Lift out, unaltered, the lines of the material below between the line holding "The width and height of the screenshot is (757, 2576)." and the line holding "This screenshot has height=994, width=1568.", counting both.

### RECORDS FOR THE EXERCISE
● ● ●

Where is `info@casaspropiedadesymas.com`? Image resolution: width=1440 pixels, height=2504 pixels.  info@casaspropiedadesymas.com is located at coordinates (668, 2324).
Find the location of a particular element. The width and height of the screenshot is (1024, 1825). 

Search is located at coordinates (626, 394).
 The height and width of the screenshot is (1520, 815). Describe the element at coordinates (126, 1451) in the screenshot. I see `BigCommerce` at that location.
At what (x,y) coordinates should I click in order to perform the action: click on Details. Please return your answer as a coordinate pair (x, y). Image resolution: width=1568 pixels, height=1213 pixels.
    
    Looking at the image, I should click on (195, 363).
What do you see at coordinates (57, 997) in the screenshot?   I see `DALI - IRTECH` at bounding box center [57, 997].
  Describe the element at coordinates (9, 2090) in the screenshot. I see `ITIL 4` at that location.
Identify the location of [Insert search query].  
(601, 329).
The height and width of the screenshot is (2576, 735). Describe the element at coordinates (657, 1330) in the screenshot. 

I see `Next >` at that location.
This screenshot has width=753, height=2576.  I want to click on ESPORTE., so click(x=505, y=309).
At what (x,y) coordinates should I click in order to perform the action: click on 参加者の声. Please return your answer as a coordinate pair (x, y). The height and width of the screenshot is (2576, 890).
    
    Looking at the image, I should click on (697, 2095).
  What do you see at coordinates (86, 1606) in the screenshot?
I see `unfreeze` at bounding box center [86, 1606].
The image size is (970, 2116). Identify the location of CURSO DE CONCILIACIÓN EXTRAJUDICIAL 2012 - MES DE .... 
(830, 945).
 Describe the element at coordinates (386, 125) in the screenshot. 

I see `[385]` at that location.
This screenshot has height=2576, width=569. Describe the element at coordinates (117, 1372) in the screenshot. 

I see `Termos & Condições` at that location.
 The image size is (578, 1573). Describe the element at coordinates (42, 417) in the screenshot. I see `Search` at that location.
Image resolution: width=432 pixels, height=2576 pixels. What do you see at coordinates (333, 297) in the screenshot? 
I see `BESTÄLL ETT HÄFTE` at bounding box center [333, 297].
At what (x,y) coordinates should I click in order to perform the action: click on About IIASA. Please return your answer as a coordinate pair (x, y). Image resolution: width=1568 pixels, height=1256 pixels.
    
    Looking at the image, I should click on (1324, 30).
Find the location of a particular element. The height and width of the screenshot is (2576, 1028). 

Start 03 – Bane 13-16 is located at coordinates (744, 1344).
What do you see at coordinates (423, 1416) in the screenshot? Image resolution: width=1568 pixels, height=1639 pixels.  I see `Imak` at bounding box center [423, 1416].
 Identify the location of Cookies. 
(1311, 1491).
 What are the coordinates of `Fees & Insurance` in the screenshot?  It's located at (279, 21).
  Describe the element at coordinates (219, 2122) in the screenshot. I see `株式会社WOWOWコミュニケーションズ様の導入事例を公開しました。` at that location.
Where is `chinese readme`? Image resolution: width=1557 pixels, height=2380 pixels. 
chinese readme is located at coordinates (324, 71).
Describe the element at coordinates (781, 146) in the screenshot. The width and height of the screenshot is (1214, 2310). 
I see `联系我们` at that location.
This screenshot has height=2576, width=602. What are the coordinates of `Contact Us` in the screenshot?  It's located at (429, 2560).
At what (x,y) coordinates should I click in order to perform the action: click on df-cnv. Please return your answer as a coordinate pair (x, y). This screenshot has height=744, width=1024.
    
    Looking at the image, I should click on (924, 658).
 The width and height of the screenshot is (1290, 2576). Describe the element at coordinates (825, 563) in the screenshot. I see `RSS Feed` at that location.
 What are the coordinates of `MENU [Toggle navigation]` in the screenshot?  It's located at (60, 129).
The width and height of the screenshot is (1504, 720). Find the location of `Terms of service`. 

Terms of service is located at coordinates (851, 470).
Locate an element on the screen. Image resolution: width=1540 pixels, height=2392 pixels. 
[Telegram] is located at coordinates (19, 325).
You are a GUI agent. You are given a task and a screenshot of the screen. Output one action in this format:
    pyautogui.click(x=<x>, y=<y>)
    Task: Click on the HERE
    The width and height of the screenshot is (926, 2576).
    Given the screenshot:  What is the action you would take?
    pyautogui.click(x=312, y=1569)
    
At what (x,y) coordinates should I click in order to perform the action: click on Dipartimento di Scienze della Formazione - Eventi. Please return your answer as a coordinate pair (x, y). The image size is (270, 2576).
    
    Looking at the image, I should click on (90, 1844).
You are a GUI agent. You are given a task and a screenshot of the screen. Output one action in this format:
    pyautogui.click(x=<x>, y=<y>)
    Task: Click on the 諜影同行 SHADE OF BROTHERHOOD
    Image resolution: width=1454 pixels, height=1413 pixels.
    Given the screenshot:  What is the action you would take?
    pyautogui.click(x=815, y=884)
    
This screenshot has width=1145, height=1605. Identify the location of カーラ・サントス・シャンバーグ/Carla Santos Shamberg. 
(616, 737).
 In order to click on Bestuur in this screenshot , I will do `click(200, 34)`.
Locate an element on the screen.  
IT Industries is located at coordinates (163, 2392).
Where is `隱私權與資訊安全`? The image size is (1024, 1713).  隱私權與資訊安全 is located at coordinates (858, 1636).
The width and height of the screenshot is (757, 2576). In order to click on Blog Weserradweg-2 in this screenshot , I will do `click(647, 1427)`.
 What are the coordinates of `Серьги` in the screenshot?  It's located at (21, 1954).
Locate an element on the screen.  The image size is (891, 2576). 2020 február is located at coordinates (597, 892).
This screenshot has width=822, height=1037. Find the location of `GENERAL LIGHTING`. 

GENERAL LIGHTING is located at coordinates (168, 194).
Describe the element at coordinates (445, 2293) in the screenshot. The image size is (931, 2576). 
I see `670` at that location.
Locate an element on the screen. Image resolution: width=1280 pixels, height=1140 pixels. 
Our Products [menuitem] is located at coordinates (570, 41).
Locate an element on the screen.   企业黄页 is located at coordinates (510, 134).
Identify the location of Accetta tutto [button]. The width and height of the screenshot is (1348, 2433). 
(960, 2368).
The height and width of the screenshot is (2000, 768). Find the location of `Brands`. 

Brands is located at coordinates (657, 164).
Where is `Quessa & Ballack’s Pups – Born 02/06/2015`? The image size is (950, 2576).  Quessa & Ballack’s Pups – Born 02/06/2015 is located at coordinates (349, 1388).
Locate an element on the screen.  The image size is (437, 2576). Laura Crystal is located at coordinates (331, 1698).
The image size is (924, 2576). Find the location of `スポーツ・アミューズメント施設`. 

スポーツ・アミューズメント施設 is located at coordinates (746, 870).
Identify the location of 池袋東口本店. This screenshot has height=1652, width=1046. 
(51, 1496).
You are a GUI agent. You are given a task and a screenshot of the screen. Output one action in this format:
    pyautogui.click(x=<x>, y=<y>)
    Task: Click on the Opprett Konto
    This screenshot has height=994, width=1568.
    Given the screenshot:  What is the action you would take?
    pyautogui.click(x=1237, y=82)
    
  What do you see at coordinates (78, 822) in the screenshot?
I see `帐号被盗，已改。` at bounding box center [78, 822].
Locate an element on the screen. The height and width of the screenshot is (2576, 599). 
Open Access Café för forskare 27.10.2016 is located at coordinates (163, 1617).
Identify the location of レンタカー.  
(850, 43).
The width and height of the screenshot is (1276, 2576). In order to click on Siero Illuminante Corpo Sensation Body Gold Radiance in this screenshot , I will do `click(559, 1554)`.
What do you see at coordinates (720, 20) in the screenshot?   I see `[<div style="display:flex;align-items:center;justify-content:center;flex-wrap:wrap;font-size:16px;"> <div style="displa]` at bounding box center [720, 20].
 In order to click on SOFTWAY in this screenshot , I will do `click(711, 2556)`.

● ● ●

### WRITTEN REPLY
The width and height of the screenshot is (757, 2576). In order to click on Blog Weserradweg-2 in this screenshot , I will do `click(647, 1427)`.
 What are the coordinates of `Серьги` in the screenshot?  It's located at (21, 1954).
Locate an element on the screen.  The image size is (891, 2576). 2020 február is located at coordinates (597, 892).
This screenshot has width=822, height=1037. Find the location of `GENERAL LIGHTING`. 

GENERAL LIGHTING is located at coordinates (168, 194).
Describe the element at coordinates (445, 2293) in the screenshot. The image size is (931, 2576). 
I see `670` at that location.
Locate an element on the screen. Image resolution: width=1280 pixels, height=1140 pixels. 
Our Products [menuitem] is located at coordinates (570, 41).
Locate an element on the screen.   企业黄页 is located at coordinates (510, 134).
Identify the location of Accetta tutto [button]. The width and height of the screenshot is (1348, 2433). 
(960, 2368).
The height and width of the screenshot is (2000, 768). Find the location of `Brands`. 

Brands is located at coordinates (657, 164).
Where is `Quessa & Ballack’s Pups – Born 02/06/2015`? The image size is (950, 2576).  Quessa & Ballack’s Pups – Born 02/06/2015 is located at coordinates (349, 1388).
Locate an element on the screen.  The image size is (437, 2576). Laura Crystal is located at coordinates (331, 1698).
The image size is (924, 2576). Find the location of `スポーツ・アミューズメント施設`. 

スポーツ・アミューズメント施設 is located at coordinates (746, 870).
Identify the location of 池袋東口本店. This screenshot has height=1652, width=1046. 
(51, 1496).
You are a GUI agent. You are given a task and a screenshot of the screen. Output one action in this format:
    pyautogui.click(x=<x>, y=<y>)
    Task: Click on the Opprett Konto
    This screenshot has height=994, width=1568.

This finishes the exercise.